Using the data below, find how many lines include the word "Oktober" and report that figure alone.

(Dataset entries)
•••

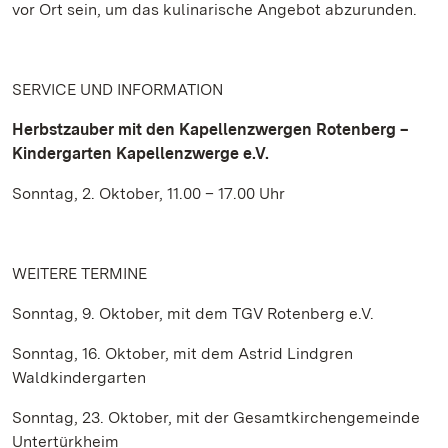
vor Ort sein, um das kulinarische Angebot abzurunden.
SERVICE UND INFORMATION
Herbstzauber mit den Kapellenzwergen Rotenberg –
Kindergarten Kapellenzwerge e.V.
Sonntag, 2. Oktober, 11.00 – 17.00 Uhr
WEITERE TERMINE
Sonntag, 9. Oktober, mit dem TGV Rotenberg e.V.
Sonntag, 16. Oktober, mit dem Astrid Lindgren
Waldkindergarten
Sonntag, 23. Oktober, mit der Gesamtkirchengemeinde
Untertürkheim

•••

Solution to this exercise → 4